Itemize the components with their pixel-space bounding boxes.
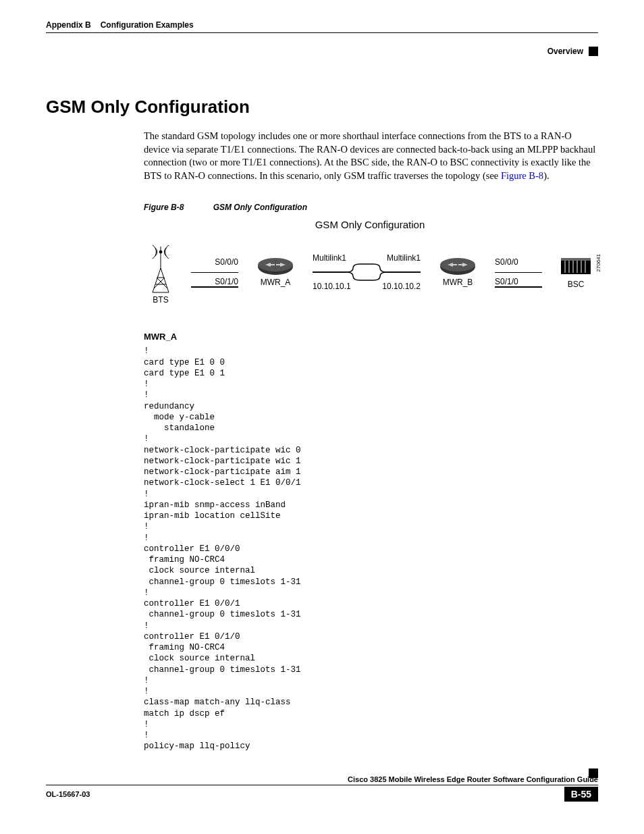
diagram-id: 270641 — [595, 254, 601, 272]
svg-rect-12 — [561, 258, 591, 261]
connection-line — [495, 286, 542, 288]
label-s010-right: S0/1/0 — [495, 277, 518, 286]
router-a-label: MWR_A — [261, 278, 291, 287]
label-ip-right: 10.10.10.2 — [382, 282, 421, 291]
figure-title: GSM Only Configuration — [213, 203, 307, 212]
connection-line — [495, 272, 542, 273]
bts-label: BTS — [153, 295, 168, 305]
label-multilink-left: Multilink1 — [313, 253, 346, 263]
figure-caption: Figure B-8 GSM Only Configuration — [144, 203, 598, 212]
router-icon — [439, 257, 476, 276]
svg-point-10 — [440, 258, 475, 271]
figure-reference-link[interactable]: Figure B-8 — [501, 170, 543, 181]
router-icon — [257, 257, 294, 276]
backhaul-link-icon — [313, 263, 421, 282]
topology-diagram: GSM Only Configuration 270641 — [144, 219, 596, 305]
footer-guide-title: Cisco 3825 Mobile Wireless Edge Router S… — [46, 775, 598, 785]
footer-doc-id: OL-15667-03 — [46, 790, 90, 798]
svg-point-8 — [258, 258, 293, 271]
label-multilink-right: Multilink1 — [387, 253, 421, 263]
page-title: GSM Only Configuration — [46, 97, 598, 118]
bsc-label: BSC — [568, 280, 585, 289]
config-code-block: ! card type E1 0 0 card type E1 0 1 ! ! … — [144, 346, 598, 752]
footer-page-number: B-55 — [564, 787, 598, 802]
figure-label: Figure B-8 — [144, 203, 184, 212]
label-s010-left: S0/1/0 — [191, 277, 238, 286]
footer-marker-icon — [589, 768, 598, 778]
router-b-node: MWR_B — [434, 257, 481, 287]
connection-line — [191, 272, 238, 273]
bsc-node: BSC — [556, 255, 596, 289]
config-heading: MWR_A — [144, 332, 598, 342]
svg-point-1 — [159, 251, 162, 253]
label-s000-left: S0/0/0 — [191, 257, 238, 267]
bts-node: BTS — [144, 240, 178, 305]
label-ip-left: 10.10.10.1 — [313, 282, 351, 291]
connection-line — [191, 286, 238, 288]
bts-tower-icon — [149, 240, 173, 294]
page-header: Appendix B Configuration Examples — [46, 20, 598, 33]
diagram-title: GSM Only Configuration — [144, 219, 596, 230]
page-footer: Cisco 3825 Mobile Wireless Edge Router S… — [46, 773, 598, 802]
label-s000-right: S0/0/0 — [495, 257, 518, 267]
router-b-label: MWR_B — [443, 278, 473, 287]
svg-marker-2 — [153, 268, 169, 292]
header-marker-icon — [589, 47, 598, 56]
svg-rect-11 — [561, 259, 591, 274]
header-section: Overview — [547, 47, 583, 56]
header-chapter: Configuration Examples — [101, 20, 194, 30]
intro-paragraph: The standard GSM topology includes one o… — [144, 130, 598, 182]
router-a-node: MWR_A — [252, 257, 299, 287]
header-appendix: Appendix B — [46, 20, 91, 30]
paragraph-text-end: ). — [543, 170, 549, 181]
bsc-switch-icon — [560, 255, 592, 278]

☆ ☆ ☆

- Problem to work on: List each line in the listing that contains the string "node".

- Result of the exercise:
router-b-node: MWR_B — [434, 257, 481, 287]
bsc-node: BSC — [556, 255, 596, 289]
bts-node: BTS — [144, 240, 178, 305]
router-a-node: MWR_A — [252, 257, 299, 287]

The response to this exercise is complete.